Required action:
The copy must match the data word for word and contain no pictures.

Supplied material:
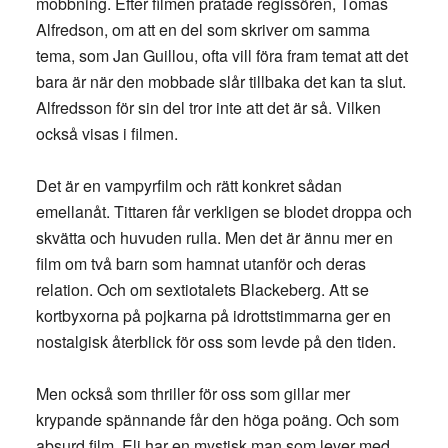
mobbning. Efter filmen pratade regissören, Tomas
Alfredson, om att en del som skriver om samma
tema, som Jan Guillou, ofta vill föra fram temat att det
bara är när den mobbade slår tillbaka det kan ta slut.
Alfredsson för sin del tror inte att det är så. Vilken
också visas i filmen.
Det är en vampyrfilm och rätt konkret sådan
emellanåt. Tittaren får verkligen se blodet droppa och
skvätta och huvuden rulla. Men det är ännu mer en
film om två barn som hamnat utanför och deras
relation. Och om sextiotalets Blackeberg. Att se
kortbyxorna på pojkarna på idrottstimmarna ger en
nostalgisk återblick för oss som levde på den tiden.
Men också som thriller för oss som gillar mer
krypande spännande får den höga poäng. Och som
absurd film. Eli har en mystisk man som lever med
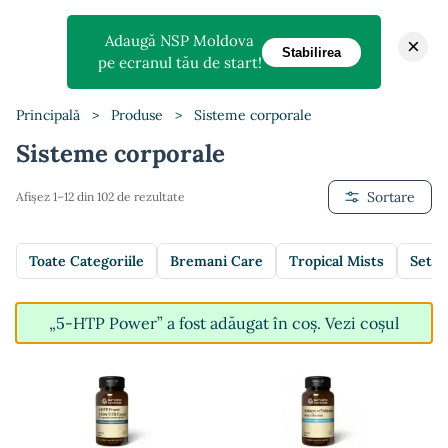
Adaugă NSP Moldova
×
Stabilirea
pe ecranul tău de start!
Principală
>
Produse
>
Sisteme corporale
Sisteme corporale
Sortare
Afișez 1–12 din 102 de rezultate
Toate Categoriile
Bremani Care
Tropical Mists
Setur
„5-HTP Power” a fost adăugat în coș.
Vezi coșul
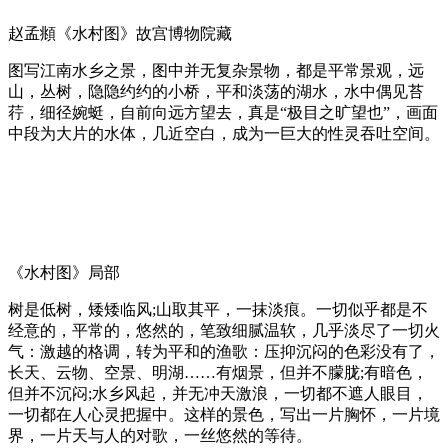
赵孟頫《水村图》故宫博物院藏
图写江南水乡之景，图中并无复杂景物，都是平常景观，远
山，丛树，隐隐约约的小桥，平和淡荡的湖水，水中偶见苔
荇，细径婉蜓，自前向远方望去，真是“极目之旷望也”，画面
中段为大片的水体，几近空白，成为一巨大的性灵吞吐空间。
《水村图》局部
树是低树，矮矮临风;山取其平，一抹淡痕。一切似乎都是不
经意的，平常的，悠然的，笔致细腻温软，几乎淡尽了一切火
气：激越的格调，转为平和的渔歌：压抑沉闷的色彩没有了，
长天、云物、空景、明湖……有烟景，但并不朦胧;有暗色，
但并不沉闷;水乡风起，并无冲天激浪，一切都不遮人眼目，
一切都在人心灵把握中。这样的景色，写出一片胸怀，一片境
界，一片天与人的对歌，一丝悠然的等待。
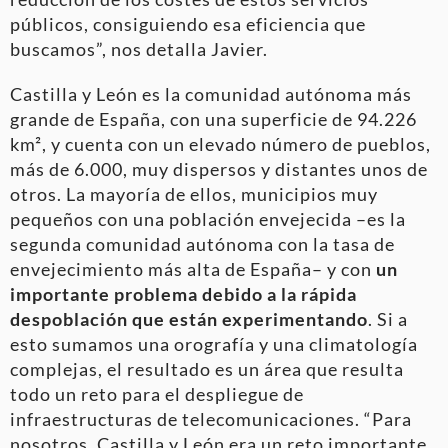
públicos, consiguiendo esa eficiencia que
buscamos”, nos detalla Javier.
Castilla y León es la comunidad autónoma más
grande de España, con una superficie de 94.226
km², y cuenta con un elevado número de pueblos,
más de 6.000, muy dispersos y distantes unos de
otros. La mayoría de ellos, municipios muy
pequeños con una población envejecida –es la
segunda comunidad autónoma con la tasa de
envejecimiento más alta de España– y con
un
importante problema debido a la rápida
despoblación que están experimentando
. Si a
esto sumamos una orografía y una climatología
complejas, el resultado es un área que resulta
todo un reto para el despliegue de
infraestructuras de telecomunicaciones. “Para
nosotros, Castilla y León era un reto importante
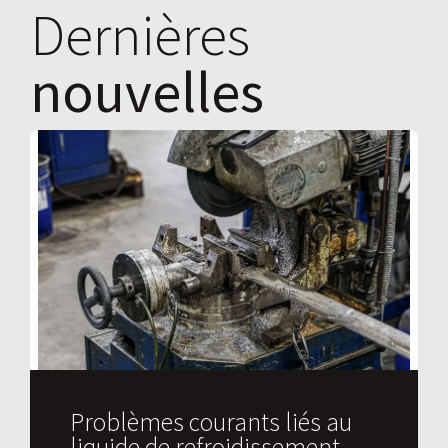
Dernières
nouvelles
Problèmes courants liés au
liquide de refroidissement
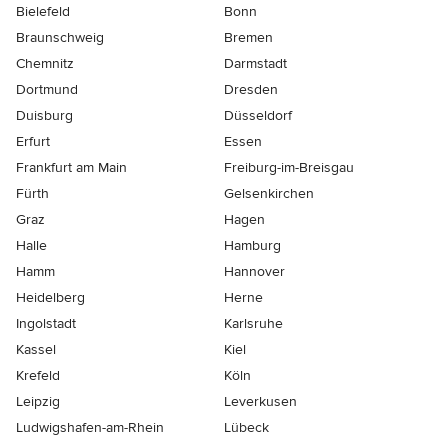
Bielefeld
Bonn
Braunschweig
Bremen
Chemnitz
Darmstadt
Dortmund
Dresden
Duisburg
Düsseldorf
Erfurt
Essen
Frankfurt am Main
Freiburg-im-Breisgau
Fürth
Gelsenkirchen
Graz
Hagen
Halle
Hamburg
Hamm
Hannover
Heidelberg
Herne
Ingolstadt
Karlsruhe
Kassel
Kiel
Krefeld
Köln
Leipzig
Leverkusen
Ludwigshafen-am-Rhein
Lübeck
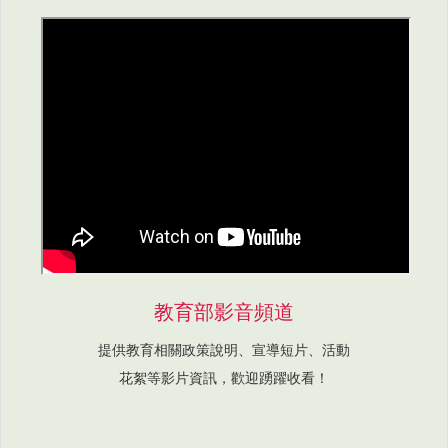
教育部影音頻道
提供教育相關政策說明、宣導短片、活動
花絮等影片資訊，歡迎踴躍收看！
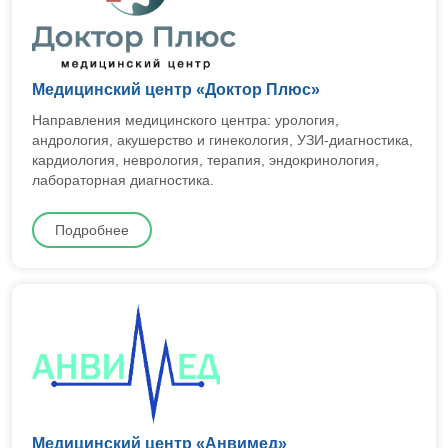
Медицинский центр «Доктор Плюс»
Направления медицинского центра: урология,
андрология, акушерство и гинекология, УЗИ-диагностика,
кардиология, неврология, терапия, эндокринология,
лабораторная диагностика.
Подробнее
Медицинский центр «Анвимед»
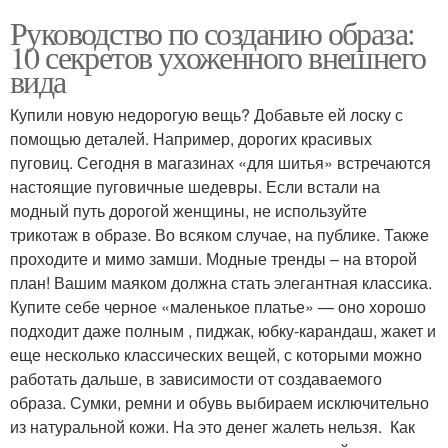
Руководство по созданию образа:
10 секретов ухоженного внешнего
вида
Купили новую недорогую вещь? Добавьте ей лоску с
помощью деталей. Например, дорогих красивых
пуговиц. Сегодня в магазинах «для шитья» встречаются
настоящие пуговичные шедевры. Если встали на
модный путь дорогой женщины, не используйте
трикотаж в образе. Во всяком случае, на публике. Также
проходите и мимо замши. Модные тренды – на второй
план! Вашим маяком должна стать элегантная классика.
Купите себе черное «маленькое платье» — оно хорошо
подходит даже полным , пиджак, юбку-карандаш, жакет и
еще несколько классических вещей, с которыми можно
работать дальше, в зависимости от создаваемого
образа. Сумки, ремни и обувь выбираем исключительно
из натуральной кожи. На это денег жалеть нельзя. Как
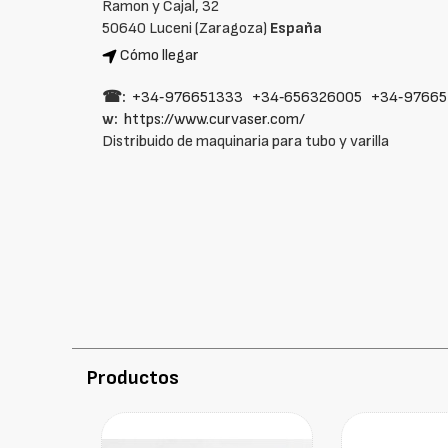
Ramon y Cajal, 32
50640 Luceni (Zaragoza)
España
Cómo llegar
☎:
+34‑976651333
+34‑656326005
+34‑9766
w:
https://www.curvaser.com/
Distribuido de maquinaria para tubo y varilla
Productos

Exercise response:
mobbning. Efter filmen pratade regissören, Tomas
Alfredson, om att en del som skriver om samma
tema, som Jan Guillou, ofta vill föra fram temat att det
bara är när den mobbade slår tillbaka det kan ta slut.
Alfredsson för sin del tror inte att det är så. Vilken
också visas i filmen.
Det är en vampyrfilm och rätt konkret sådan
emellanåt. Tittaren får verkligen se blodet droppa och
skvätta och huvuden rulla. Men det är ännu mer en
film om två barn som hamnat utanför och deras
relation. Och om sextiotalets Blackeberg. Att se
kortbyxorna på pojkarna på idrottstimmarna ger en
nostalgisk återblick för oss som levde på den tiden.
Men också som thriller för oss som gillar mer
krypande spännande får den höga poäng. Och som
absurd film. Eli har en mystisk man som lever med
Adaugă NSP Moldova
×
Stabilirea
pe ecranul tău de start!
Principală
>
Produse
>
Sisteme corporale
Sisteme corporale
Sortare
Afișez 1–12 din 102 de rezultate
Toate Categoriile
Bremani Care
Tropical Mists
Setur
„5-HTP Power” a fost adăugat în coș.
Vezi coșul
赵孟頫《水村图》故宫博物院藏
图写江南水乡之景，图中并无复杂景物，都是平常景观，远
山，丛树，隐隐约约的小桥，平和淡荡的湖水，水中偶见苔
荇，细径婉蜓，自前向远方望去，真是“极目之旷望也”，画面
中段为大片的水体，几近空白，成为一巨大的性灵吞吐空间。
《水村图》局部
树是低树，矮矮临风;山取其平，一抹淡痕。一切似乎都是不
经意的，平常的，悠然的，笔致细腻温软，几乎淡尽了一切火
气：激越的格调，转为平和的渔歌：压抑沉闷的色彩没有了，
长天、云物、空景、明湖……有烟景，但并不朦胧;有暗色，
但并不沉闷;水乡风起，并无冲天激浪，一切都不遮人眼目，
一切都在人心灵把握中。这样的景色，写出一片胸怀，一片境
界，一片天与人的对歌，一丝悠然的等待。
públicos, consiguiendo esa eficiencia que
buscamos”, nos detalla Javier.
Castilla y León es la comunidad autónoma más
grande de España, con una superficie de 94.226
km², y cuenta con un elevado número de pueblos,
más de 6.000, muy dispersos y distantes unos de
otros. La mayoría de ellos, municipios muy
pequeños con una población envejecida –es la
segunda comunidad autónoma con la tasa de
envejecimiento más alta de España– y con
un
importante problema debido a la rápida
despoblación que están experimentando
. Si a
esto sumamos una orografía y una climatología
complejas, el resultado es un área que resulta
todo un reto para el despliegue de
infraestructuras de telecomunicaciones. “Para
nosotros, Castilla y León era un reto importante
Dernières
nouvelles
Problèmes courants liés au
liquide de refroidissement
Bielefeld
Bonn
Braunschweig
Bremen
Chemnitz
Darmstadt
Dortmund
Dresden
Duisburg
Düsseldorf
Erfurt
Essen
Frankfurt am Main
Freiburg-im-Breisgau
Fürth
Gelsenkirchen
Graz
Hagen
Halle
Hamburg
Hamm
Hannover
Heidelberg
Herne
Ingolstadt
Karlsruhe
Kassel
Kiel
Krefeld
Köln
Leipzig
Leverkusen
Ludwigshafen-am-Rhein
Lübeck
教育部影音頻道
提供教育相關政策說明、宣導短片、活動
花絮等影片資訊，歡迎踴躍收看！
Медицинский центр «Доктор Плюс»
Направления медицинского центра: урология,
андрология, акушерство и гинекология, УЗИ-диагностика,
кардиология, неврология, терапия, эндокринология,
лабораторная диагностика.
Подробнее
Медицинский центр «Анвимед»
Руководство по созданию образа:
10 секретов ухоженного внешнего
вида
Купили новую недорогую вещь? Добавьте ей лоску с
помощью деталей. Например, дорогих красивых
пуговиц. Сегодня в магазинах «для шитья» встречаются
настоящие пуговичные шедевры. Если встали на
модный путь дорогой женщины, не используйте
трикотаж в образе. Во всяком случае, на публике. Также
проходите и мимо замши. Модные тренды – на второй
план! Вашим маяком должна стать элегантная классика.
Купите себе черное «маленькое платье» — оно хорошо
подходит даже полным , пиджак, юбку-карандаш, жакет и
еще несколько классических вещей, с которыми можно
работать дальше, в зависимости от создаваемого
образа. Сумки, ремни и обувь выбираем исключительно
из натуральной кожи. На это денег жалеть нельзя. Как
Ramon y Cajal, 32
50640 Luceni (Zaragoza)
España
Cómo llegar
☎:
+34‑976651333
+34‑656326005
+34‑9766
w:
https://www.curvaser.com/
Distribuido de maquinaria para tubo y varilla
Productos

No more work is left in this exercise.